A Chicago law firm which allegedly initially declined to bring a whistleblower suit against doctors and MRI companies over purportedly illegal leasing agreements, but then later won hundreds of thousands of dollars for a different client in a nearly identical case months later, should not be held liable for the first client’s failure to bring a similar case or collect damages, a state appeals panel has ruled.
The Illinois First District Appellate Court upheld a circuit judge’s decision against plaintiff Jean Kulig, who had sued law firm Ungaretti & Harris LLP, and its attorneys Dean Polales and Anne Haule.
According to court documents, Kulig, an MRI technician, met with Polales and Haule in May 2005 to discuss bringing a whistleblower action regarding illegal leasing agreements between doctors and MRI imaging centers. Haule and Polales allegedly told her they would look into the matter, but Haule warned Kulig that it was not the type of case the firm ordinarily took. She later contacted Kulig and declined to take the case, but suggested she find another attorney.
In her action, Kulig said she was surprised the attorneys did not take the case and, after being turned down by an attorney from a second law firm, assumed she did not have a strong enough case. In 2007, according to court documents, Kulig read a news article about a whistleblower lawsuit regarding leasing agreements between MRI centers and doctors’ offices. The suit had been filed by Ungaretti & Harris on behalf of a longtime client, and though it did not name the companies Kulig was interested in suing, was similar to her case in nearly every respect, according to court documents. The relator in that case, John Donaldson, was awarded $565,665, and the end of his litigation barred anyone else from bringing suit over the same issues.
Court documents indicated Donaldson was represented primarily by other attorneys at the Ungaretti firm, and they testified they had no knowledge of Kulig’s meeting with Haule and Polales until Kulig sued the law firm.
Kulig sued Ungaretti & Harris and the two attorneys for breach of fiduciary duty. The circuit court found, and the appellate court upheld, that the lawyers may have breached their fiduciary duty to Kulig when they failed to tell her they had another client considering a similar action, which might cause a conflict, and failed to tell her the Illinois Attorney General’s office may have an interest in intervening in the case. However, both courts found Kulig had failed to prove she suffered damages from the breach or, even if she did, that Ungaretti & Harris were the actual cause of those damages.
Kulig argued she did suffer harm, because she was unable to ever bring the suit, even though she approached first the lawyers who later litigated the case. The courts maintained that may have been true - had she made any attempt to file her suit once Haule and Polales turned her down.

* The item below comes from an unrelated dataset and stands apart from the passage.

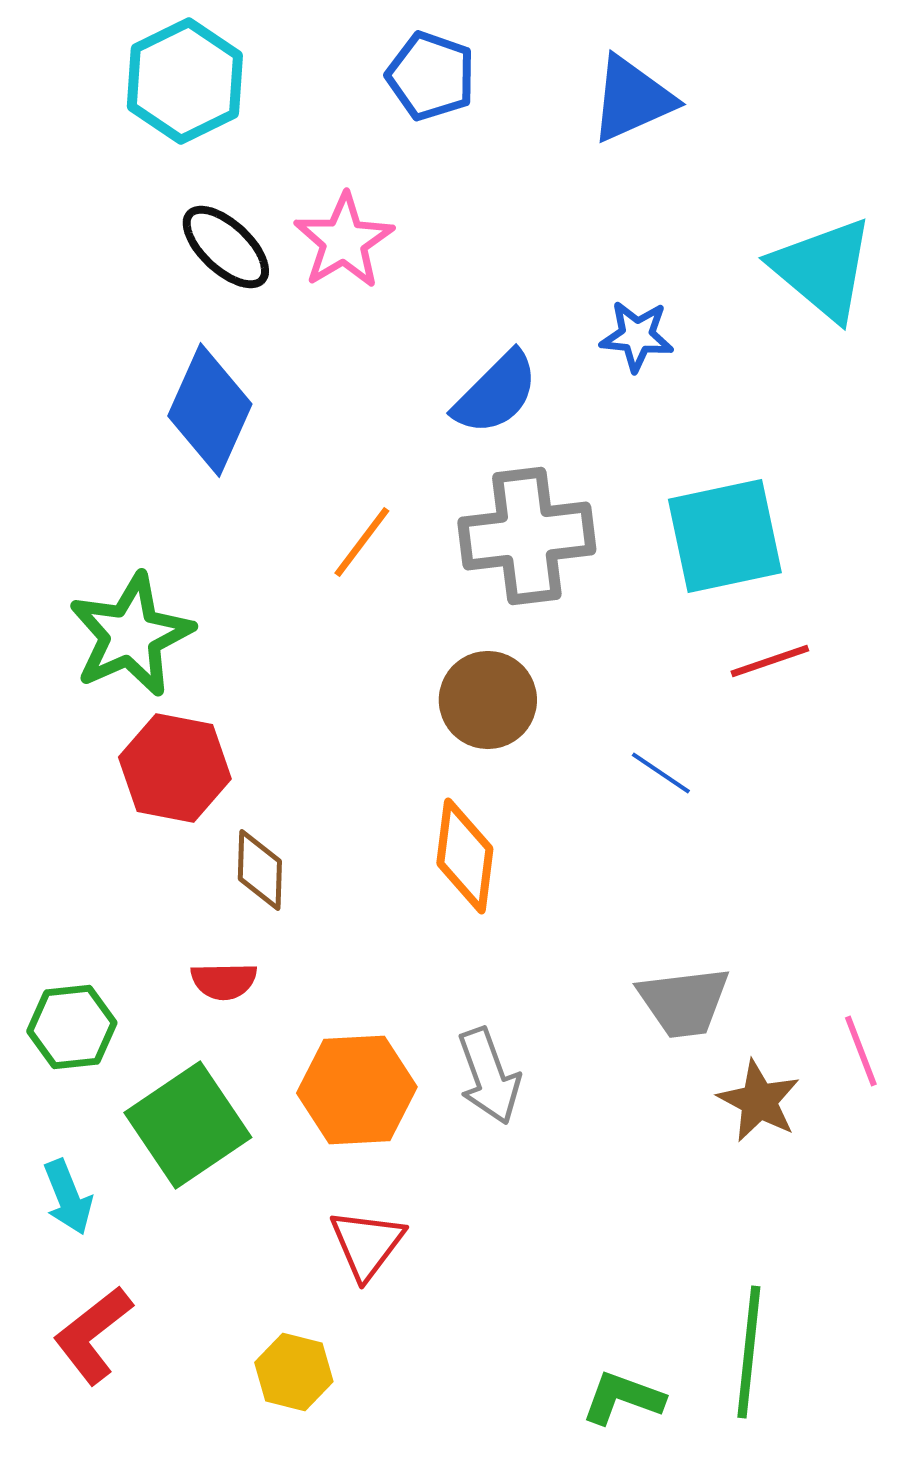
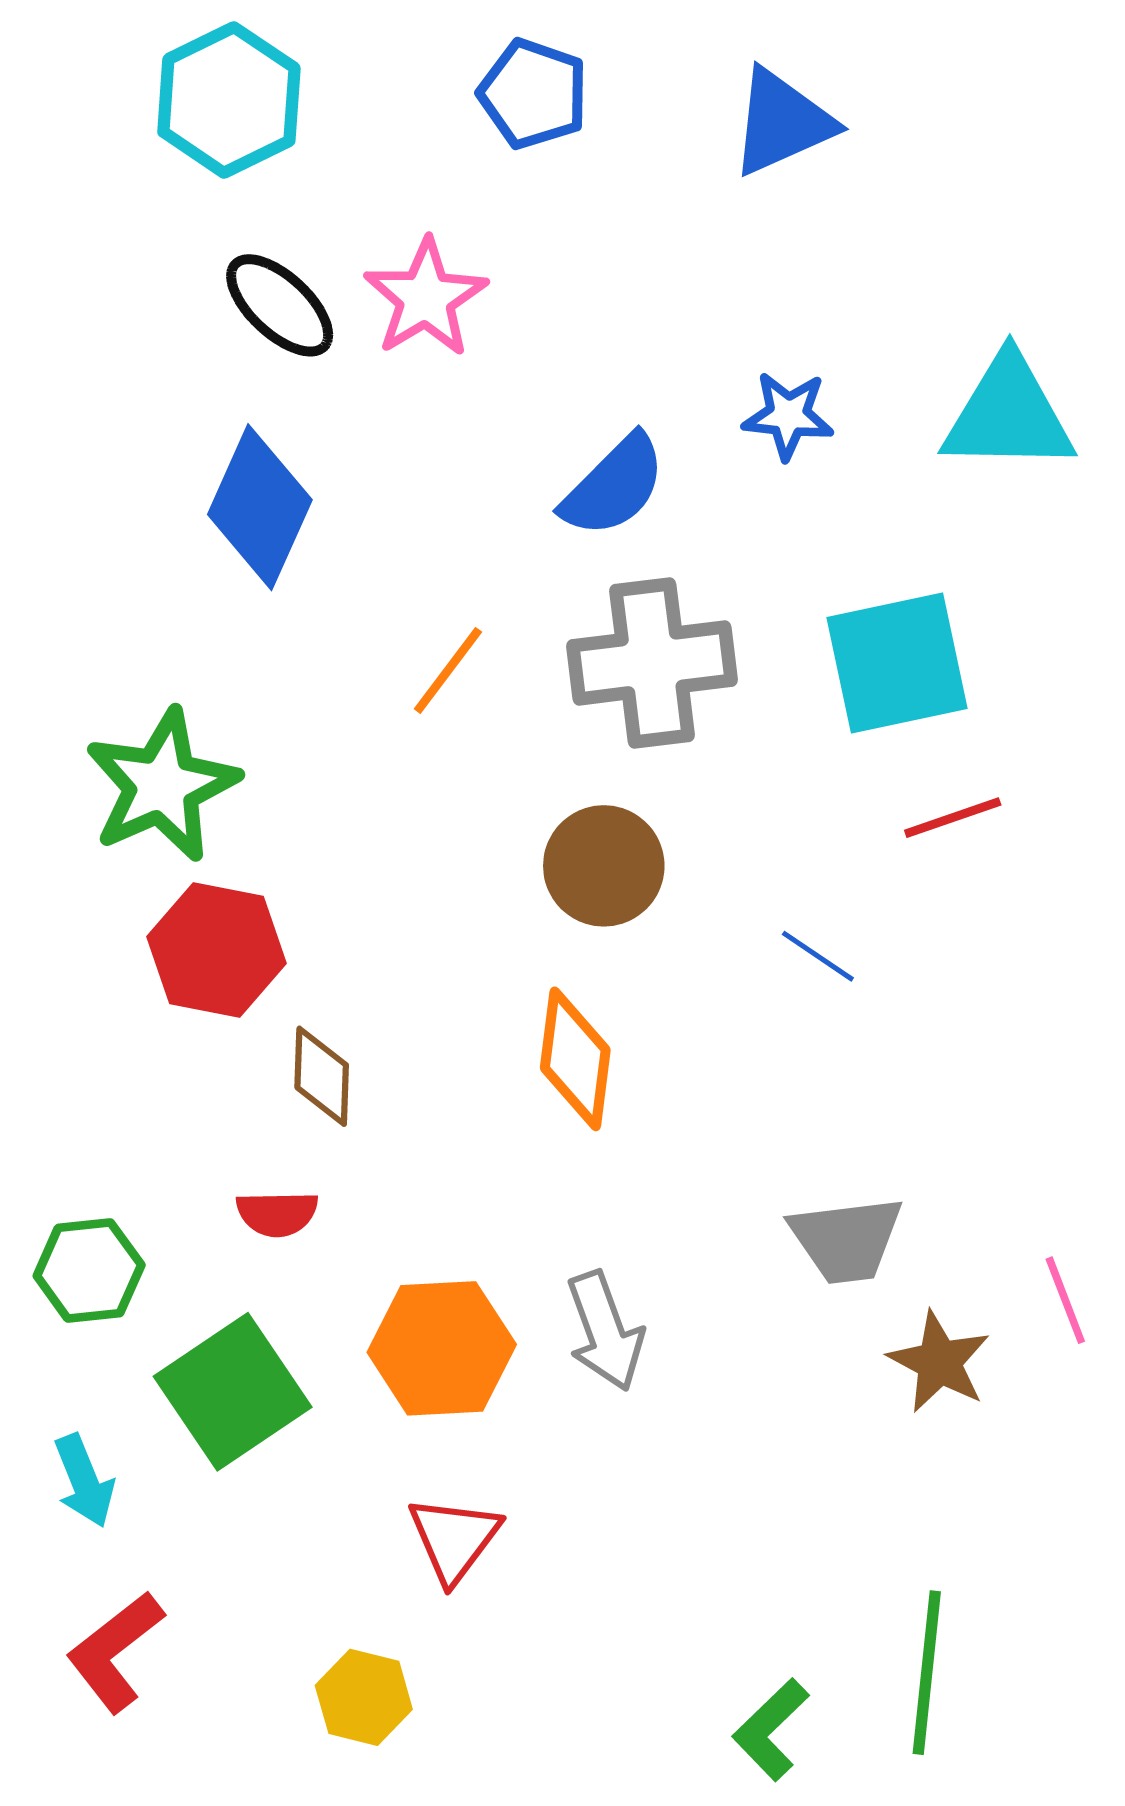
cyan triangle: (823, 269) -> (1008, 414), moved, turned -39
green L-shape: (623, 1398) -> (771, 1730), turned -64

“After defendants told plaintiff they would not represent her, she had eight months to file her case, but did not do anything for 20 months,” Cook County Circuit Judge Lorna E. Propes wrote in her opinion. “[P]laintiff’s inaction after being told by defendants they would not represent her is fatal to her claim.”

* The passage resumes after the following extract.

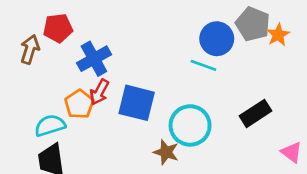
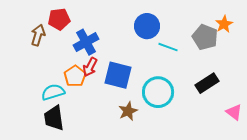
gray pentagon: (253, 24) -> (205, 37), moved
blue circle: (217, 39) -> (147, 26), moved
brown star: (166, 152) -> (128, 111), moved, turned 30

To show proximate cause, the court wrote, Kulig would have had to show that the attorneys’ breach of duty was what prevented her from pursuing the whistleblower action. She was unable to show that the attorneys dissuaded her from pursuing action or that she had any intention of pursuing the action before she learned of the Donaldson case. The court noted that she did not learn of the Donaldson case because she filed a case and was barred; she learned of it through the news media and only afterward pursued any legal action.

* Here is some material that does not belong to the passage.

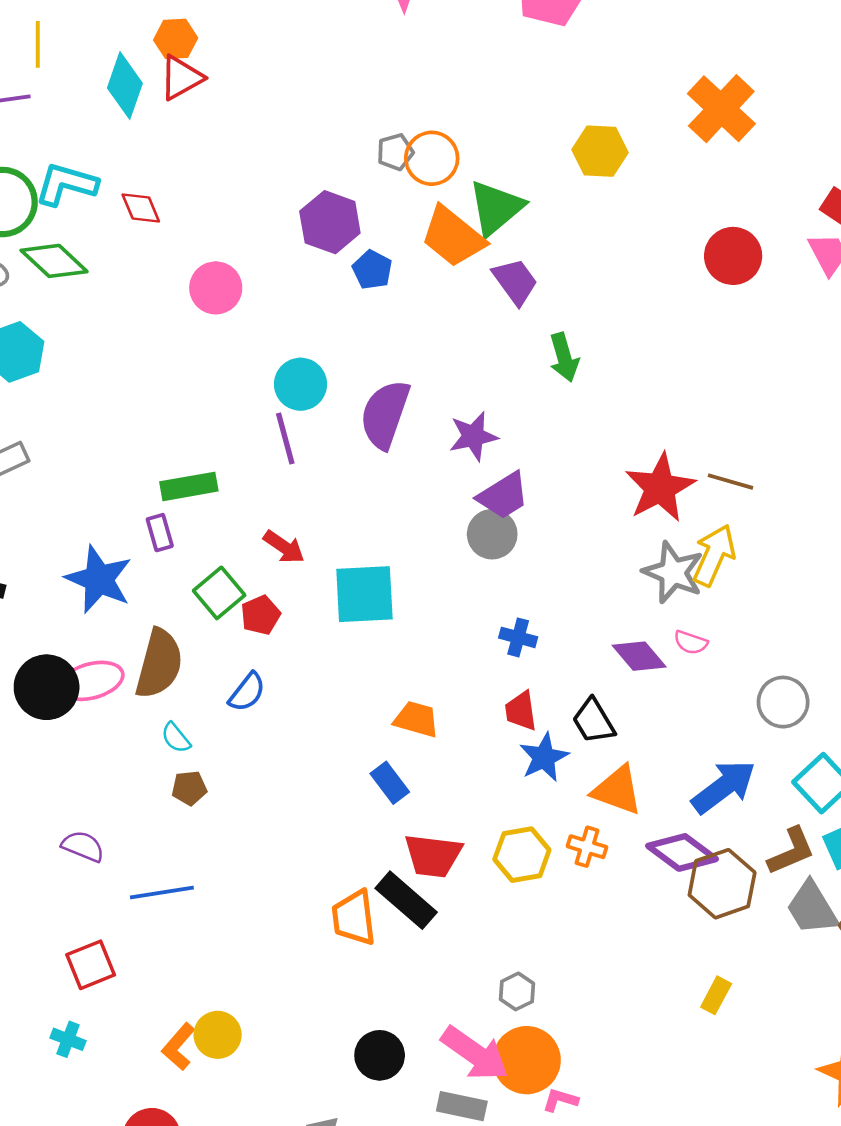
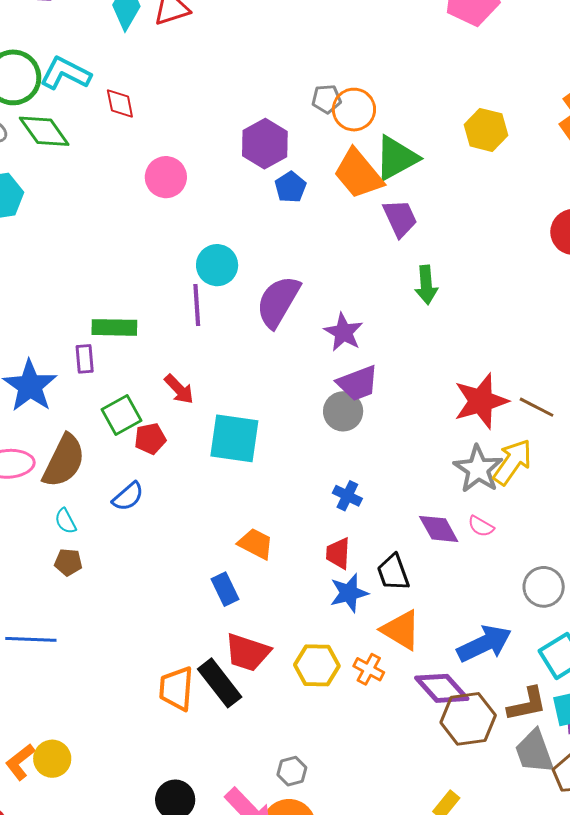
purple star: (473, 436) -> (343, 332), turned 30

Kulig’s actions after being turned down by the Ungaretti lawyers left her case “uncertain and best described as potential or hypothetical,” the appellate justices said in upholding Propes’ ruling.
“Plaintiff failed to present any evidence that she intended or actually attempted to file her proposed whistleblower suit after defendants declined her request to provide her with representation,” the justices wrote. “Defendants even instructed plaintiff to consult another attorney. The record does not show that defendants told plaintiff that her case could not succeed or try to dissuade her from filing suit in any way.
“Of crucial importance the Plaintiff failed to present any evidence showing that she would have filed a whistleblower action had she not learned of the Donaldson matter.”
Without proof of damages, the court found no liability on the part of the defendants.
The appellate order was authored by Justice Sheldon A. Harris, with justices Joy V. Cunningham and Maureen E. Connors concurring. The order was issued under Supreme Court Rule 23, meaning it can only be cited as precedent under certain circumstances.
Ungaretti & Harris, which has since merged with and assumed the name of the Nixon Peabody firm, was represented in the action by Hinshaw Culbertson, of Chicago.
Kulig was represented by Grasso Law, of Chicago.